OSFI's New Capital Rules

by Yvonne von Jena | January 11, 2018


OSFI has announced that it will be introducing higher capital requirements for Canadian FIs under Basel 3.  The new capital rules:

  • Would increase capital requirements, replacing the current 50% capital output floor used by Canada's banks under the Basel 2 floor, calibrated at 75%
  • Are stricter than those proposed by global regulators; that is, the floor agreed to by global regulators in December is 72.5%
  • Were designed as an interim step before new global rules are phased in in 2022
  • Allows the large banks to still use their own models to calculate how much risk is on their books, but their models can only vary from a standard model by no more than 27.5%; thus this is expected to reduce the banks’ reliance on their own models and impact the banks using them, as per Reuters

Additional Insights Provided by OSFI

Here are some key excerpts from recent remarks made by Carolyn Rogers, Assistant Superintendent of the Regulation Sector at OSFI, that speak to the initiative and OSFI’s rationale on its approach:

We have learned to not hesitate to make adjustments to international standards where we feel they are necessary to meet Canada's objectives.
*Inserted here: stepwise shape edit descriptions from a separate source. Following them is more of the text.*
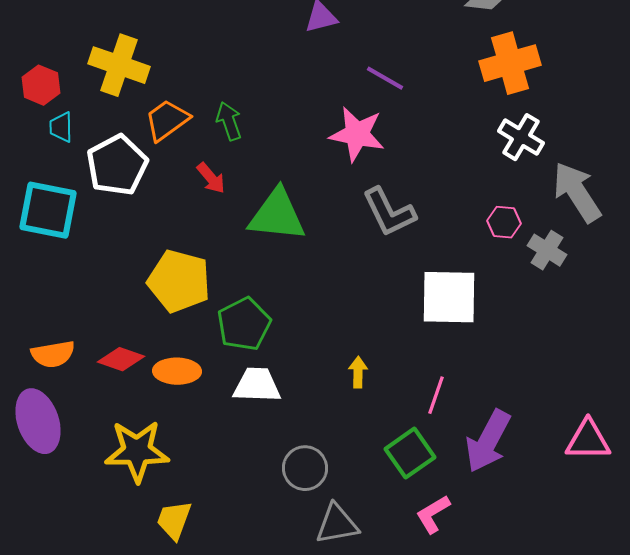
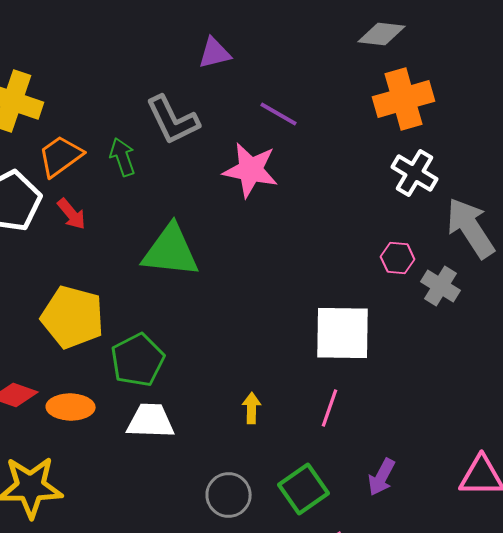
red arrow: (211, 178) -> (72, 214), moved
gray L-shape: (389, 212) -> (173, 120), moved
pink line: (436, 395) -> (330, 408), moved
purple arrow: (488, 441) -> (382, 477), size x0.6
gray circle: (305, 468) -> (229, 495), moved

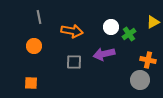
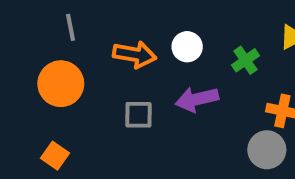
white circle: (111, 27) -> (187, 47), moved
orange circle: (34, 46) -> (61, 84), size x1.5
orange square: (31, 83) -> (55, 156), turned 32

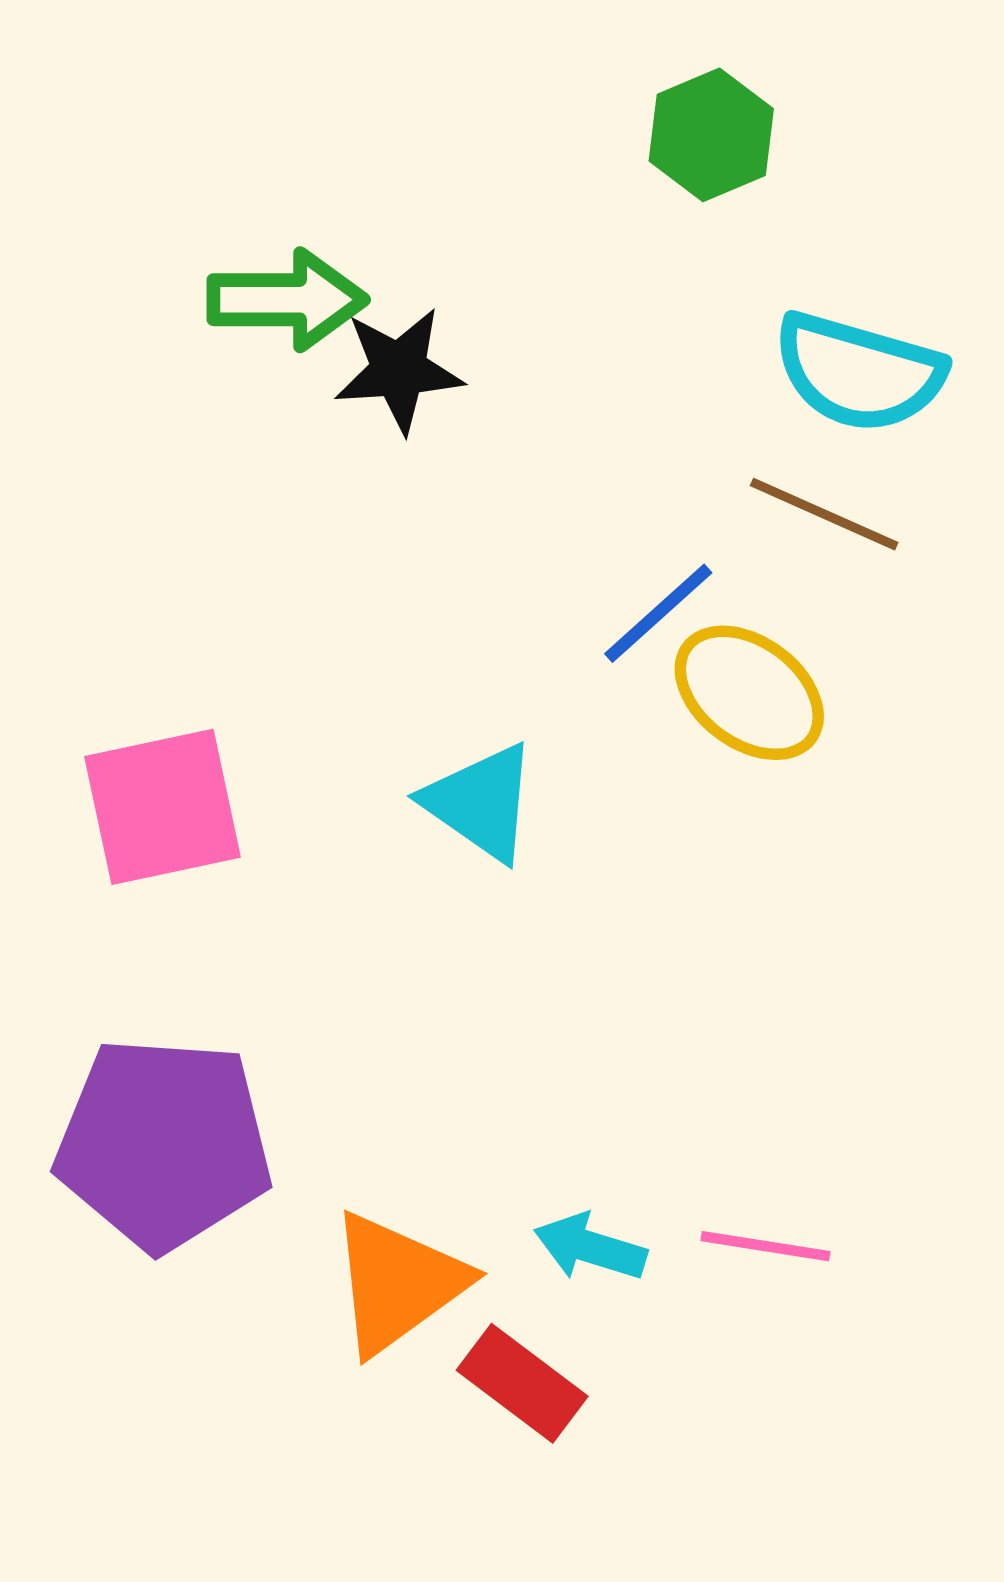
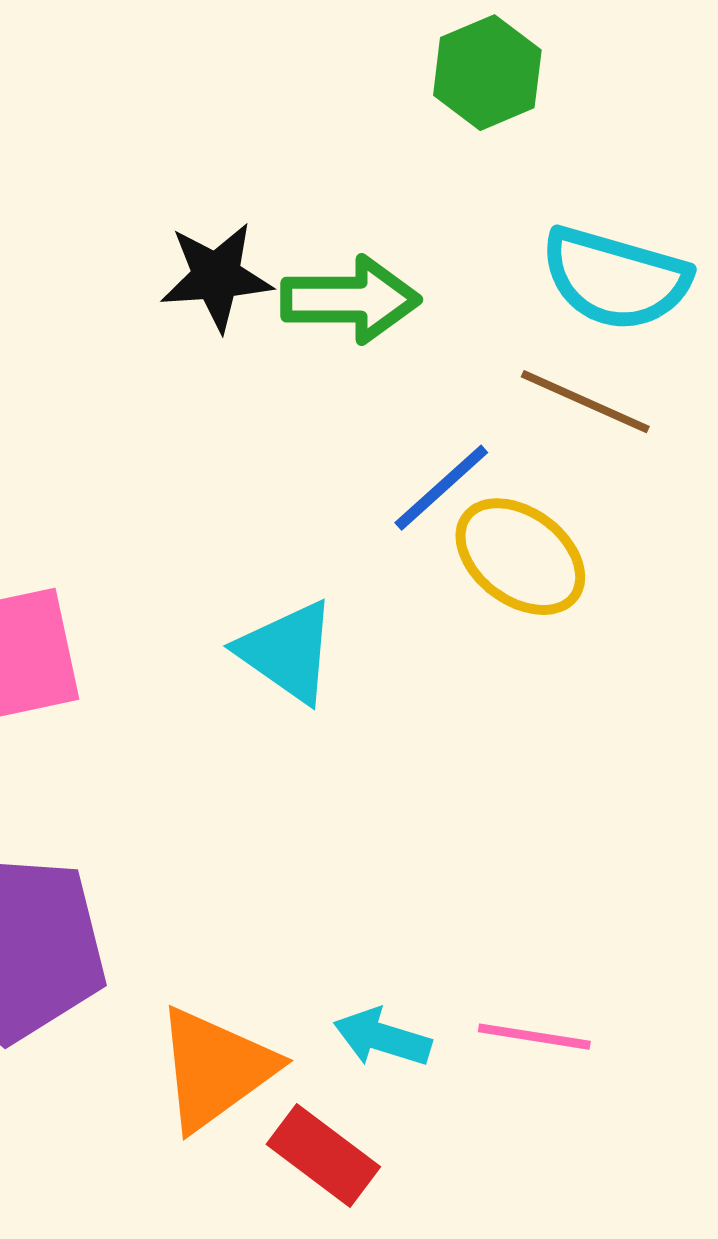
green arrow: (287, 300) -> (350, 300), moved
The current output floor was implemented by OSFI in 2008. It’s a backstop…, was designed to be a temporary bridge from Basel 1 and Basel 2….. [and] is showing its age…. Leaving it in place for another five years has operational risk and it also risks distorting the incentives we view as critical to a credible capital regime.

The final chapter of Basel 3 will bring with it a new output floor, based on a more risk-sensitive standardized approach, but the transition to this floor is only proposed to begin in 2022.

Therefore, as an interim step, OSFI will be replacing the current floor with the more risk sensitive Basel 2 floor, calibrated at 75%.

Specific details of the changes will be published on OSFI’s website shortly and transition will begin next quarter, and finish in Q4 of this year.

With a new output floor in place that we expect to bridge us to the Basel 3 floor, our focus will be on mapping the rest of the transition plan to bring the final set of Basel 3 reforms into Canada. You can expect that we will approach this exercise much the way we have in the past.

You can expect a shorter transition here in Canada [for Basel 3]…. A 10-year timeline for implementation is unnecessarily long. Canadian banks are well positioned to meet the final Basel 3 requirements. Delaying the start of the implementation by five years and then stretching it out over another five years does not send a clear message of safety and soundness.

The consultation… [is] forthcoming [on the final round of Basel 3 reforms].